We will continue to closely monitor spot liquidity as exchanges face new competition for BTC volume. Elsewhere, ETH and ETH-related tokens were the prime short-term beneficiaries of the ETFs' approval, as speculation quickly shifted to a coming decision on spot ETH ETFs. After dropping to yearly lows, the ETH to BTC ratio reversed sharply over the weekend.
The BTC ETFs were approved by the slimmest of margins — 3 to 2 — with Grayscale's successful lawsuit against the SEC playing a crucial role in the decision. Given ETH's murkier regulatory status, ETH ETFs appear to face a slightly more challenging path to approval.
Unveiling our Q4 crypto asset liquidity ranking
Following a dreary Q3, Q4 was a relative explosion of activity which brought some big changes to our liquidity ranking. We are pleased to have expanded the ranking to the top 50 tokens by market cap. The top four tokens in our ranking – BTC, ETH, XRP, and DOGE – have remained unchanged. The first change comes in the five spot, with SOL jumping ahead of LTC. After that, the ranking becomes more chaotic: LINK is up 6 places to the 7 spot, MATIC 4 places to the 8, and AVAX up a whopping 14 to the 9 spot.

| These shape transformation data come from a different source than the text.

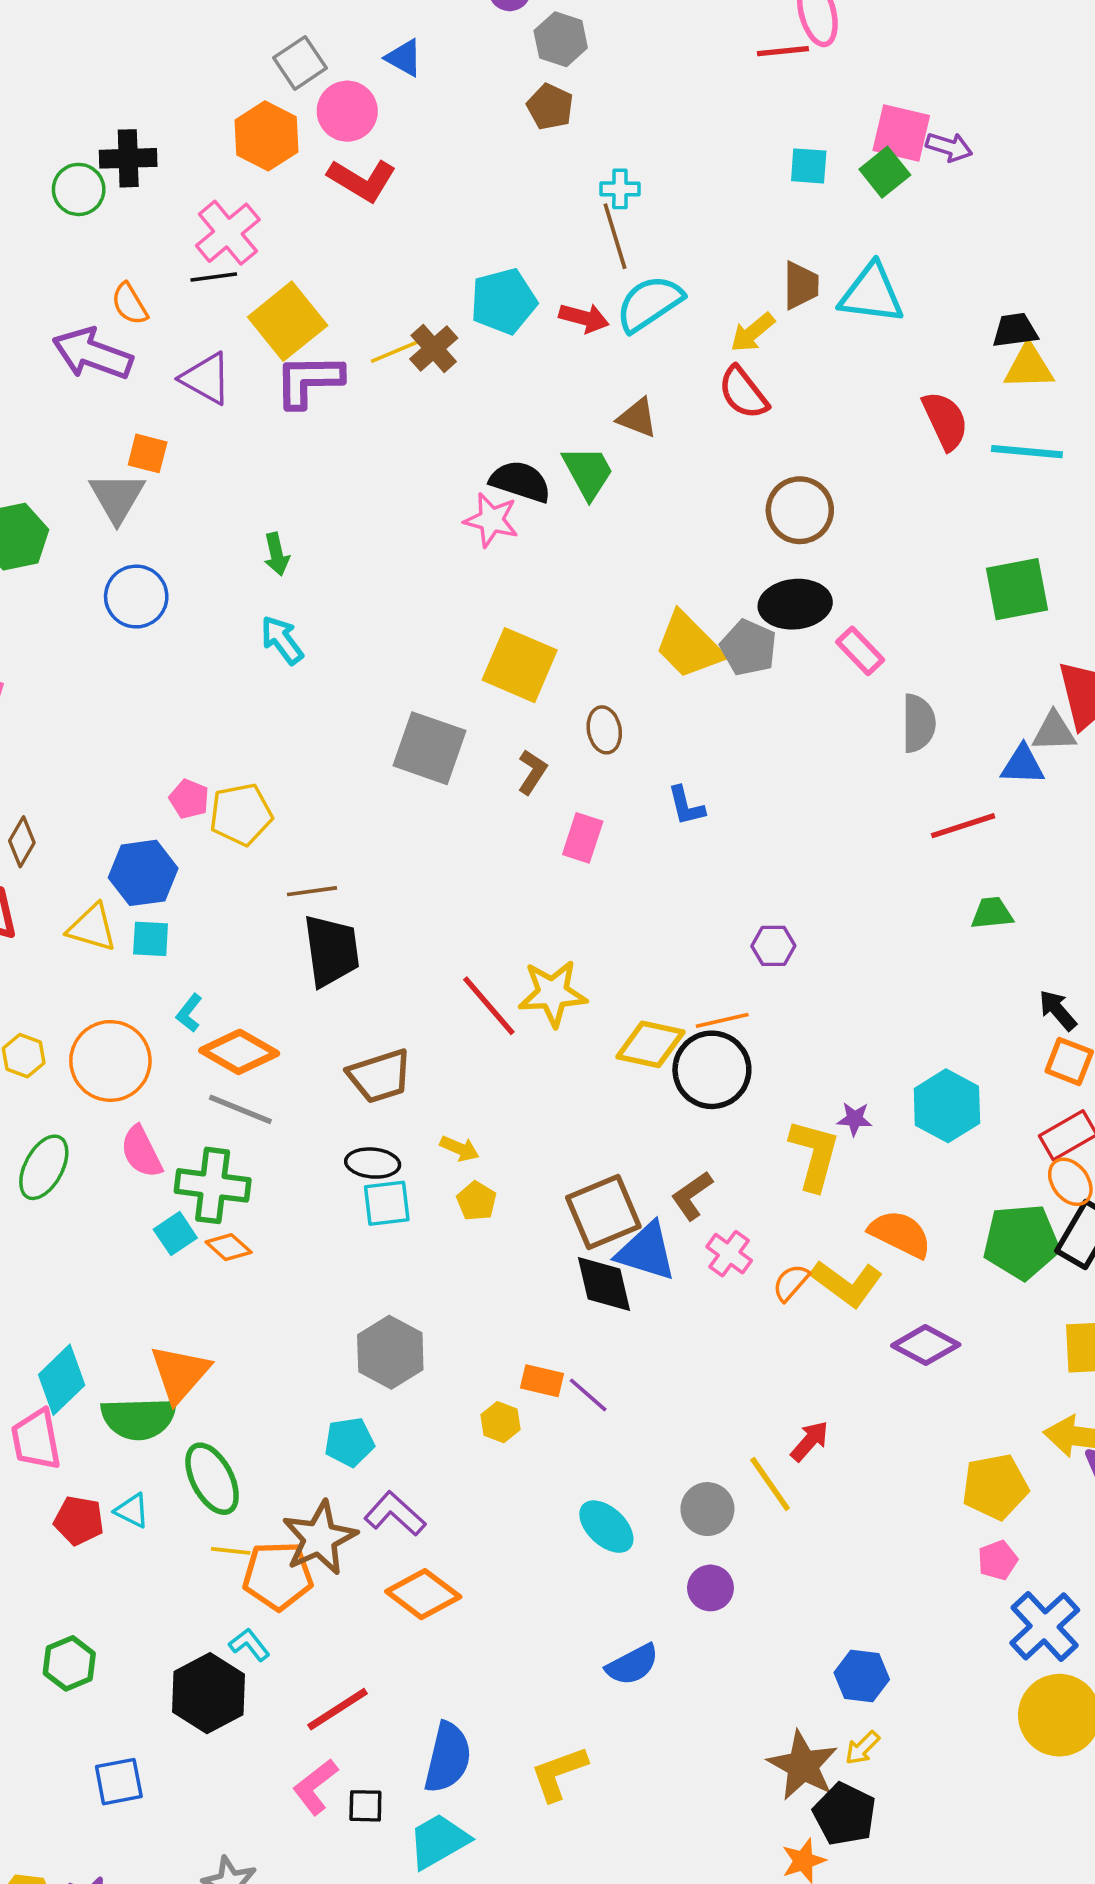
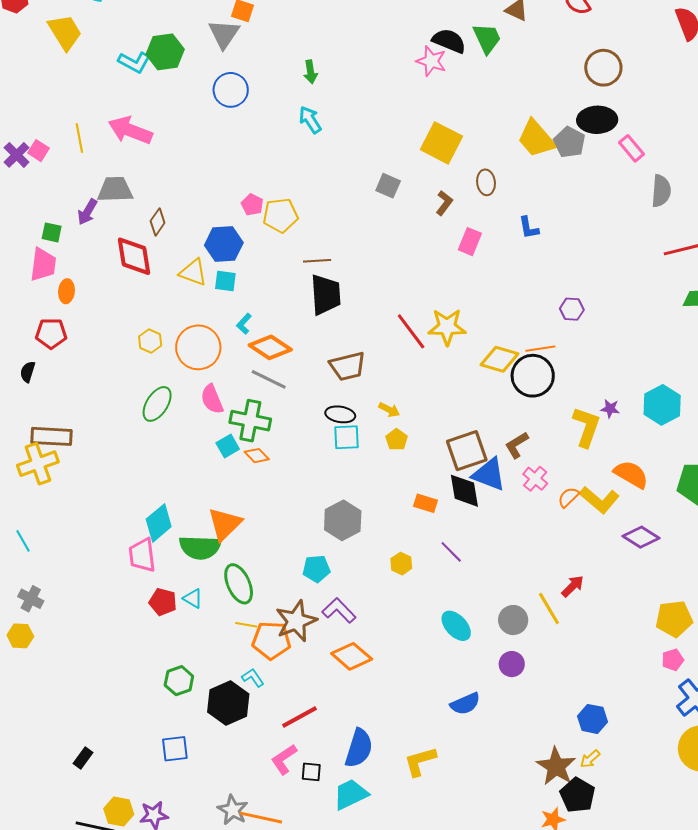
gray square: (430, 748) -> (388, 186), size x0.6
orange rectangle: (542, 1381) -> (425, 503), moved
green hexagon: (69, 1663) -> (179, 681), moved

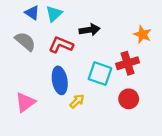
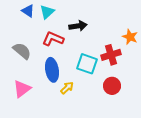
orange star: (142, 34) -> (130, 37), moved
gray semicircle: (25, 41) -> (22, 51), moved

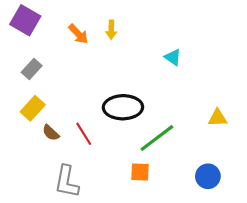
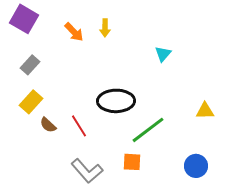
cyan triangle: (173, 57) -> (163, 54), turned 36
gray L-shape: (67, 182) -> (87, 171), moved, turned -52

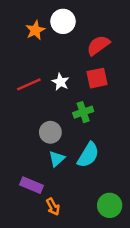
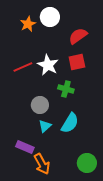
white star: (60, 82) -> (48, 65), size x1.5
green cross: (83, 112) -> (66, 89), turned 35
orange arrow: (53, 207) -> (42, 164), size x1.5

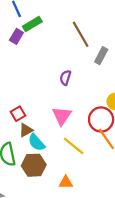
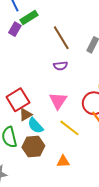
brown line: (81, 34) -> (61, 38), moved
purple semicircle: (65, 78) -> (60, 66), turned -112
red square: (18, 114) -> (18, 100), size x1.6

USDC market share on CEXs doubles
Last week, USDC’s issuer, Circle, filed for an initial public offering (IPO) with the SEC after a previous failed attempt. Even though USDC faced headwinds last year after one of its banking partners Silicon Valley Bank collapsed, its market share on CEXs has doubled over the past year, hitting its highest level since 2021 last week.
Bybit, which launched zero-fee trading for USDC trading pairs in February, has emerged as the largest USDC market, helping boost the stablecoin's global usage. Binance, which re-listed USDC after the crackdown on BUSD, has failed to recover its dominant market share and is currently the second largest USDC market, with 37% share.

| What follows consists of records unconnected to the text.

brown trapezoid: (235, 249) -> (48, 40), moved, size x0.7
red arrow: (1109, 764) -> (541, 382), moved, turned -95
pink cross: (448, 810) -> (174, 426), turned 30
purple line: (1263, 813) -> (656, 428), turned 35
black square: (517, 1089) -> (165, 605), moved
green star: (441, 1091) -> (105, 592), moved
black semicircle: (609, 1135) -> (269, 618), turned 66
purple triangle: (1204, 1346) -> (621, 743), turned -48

The change in market share comes as the stablecoin wars heat up with new entrants like PayPal USD (PYUSD) and euro-based stablecoins.
BRC-20 token trade volume surges
BRC-20 is a new type of crypto token standard on the Bitcoin network, created in March 2023. It leverages the Ordinals protocol, which enables data inscriptions on satoshis, the smallest unit of BTC. Trade volume for this type of token has surged tenfold since November, from just $10-15mn to more than $500mn. The increase came after Binance launched spot and perpetual futures trading for ORDI, SATS and RATS.

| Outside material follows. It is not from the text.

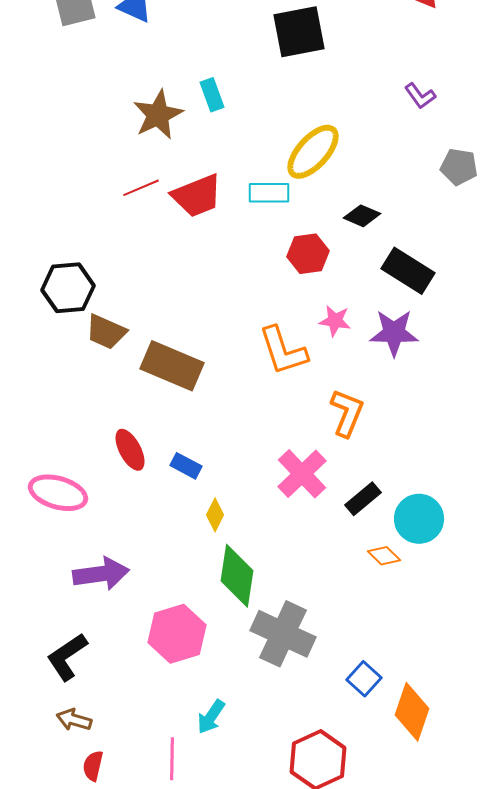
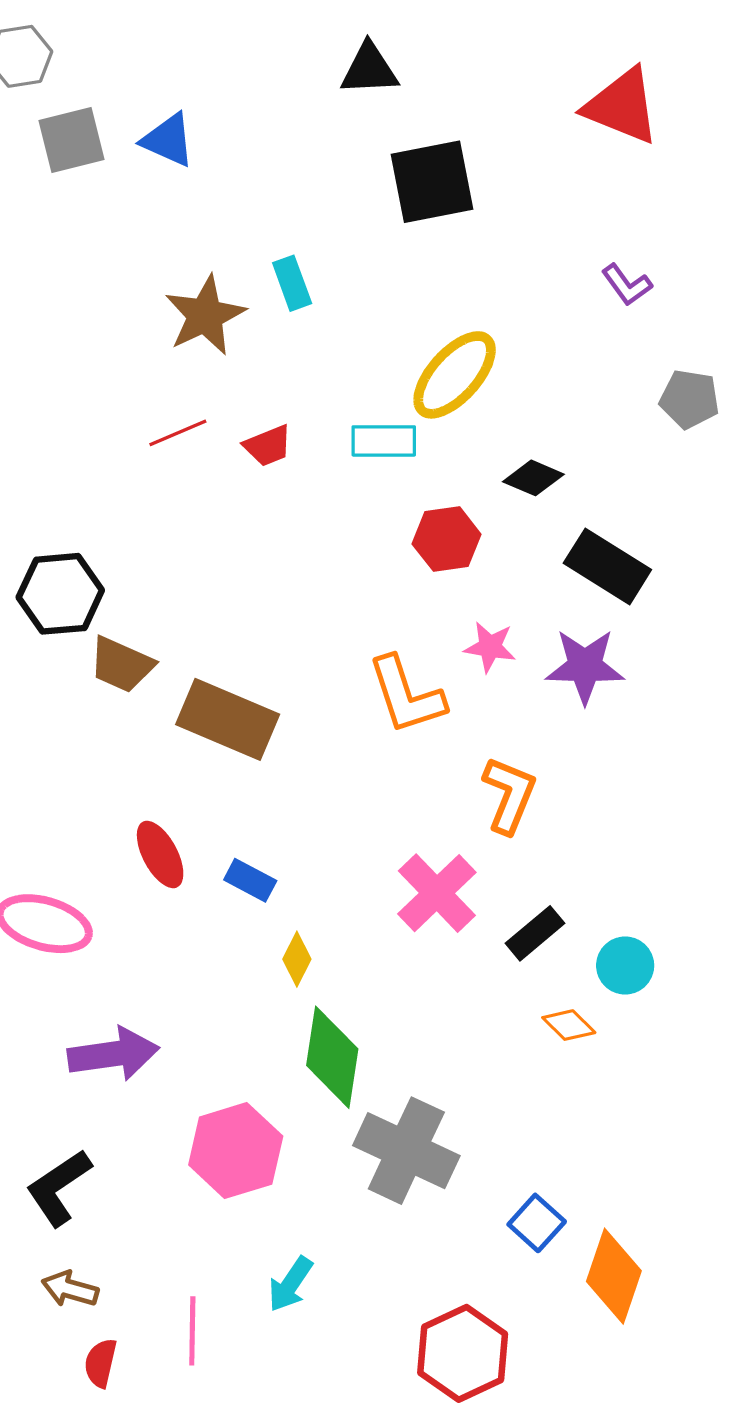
red trapezoid: (197, 196) -> (268, 446), size x0.6
cyan circle: (419, 519) -> (625, 966), size x0.7
pink line: (172, 759) -> (192, 1331), moved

Binance’s market share of trade volume initially surged to 63% but has been declining since and currently hovers around 50%. OKX, which was the first exchange to list ORDI back in May, is the second largest spot market for BRC-20 tokens, with a market share of 35%. Rising BRC-20 volumes have boosted demand for block space on the Bitcoin network and pushed transaction costs higher, spurring controversy.
Breaking down an unusual trading trend on Bithumb
BTC-KRW trade volume on the Korean exchange Bithumb has surged since the end of December, hitting an all-time high on January 8 before retreating last week. This briefly boosted the exchange’s market share among other Korean exchanges to 48%, its highest level since 2021. BTC was the most traded asset on Bithumb in 2023, representing 70% of its volume, compared to just 11% on Upbit. Bithumb launched zero-fee trading in October, but its trade volume was slow to take off. In early December, it expanded its offering by listing USDT.
Historically, Bithumb has had tighter bid-ask spreads for BTC-KRW than Upbit. However, the gap has widened significantly since early December. Spreads on Bithumb have declined from more than 1.4bps to just 0.5bps while they have remained above 2bps on Upbit. Last week, Korea’s financial regulator said brokering U.S. spot BTC ETFs in Korea could be illegal, which could slow Korean BTC demand.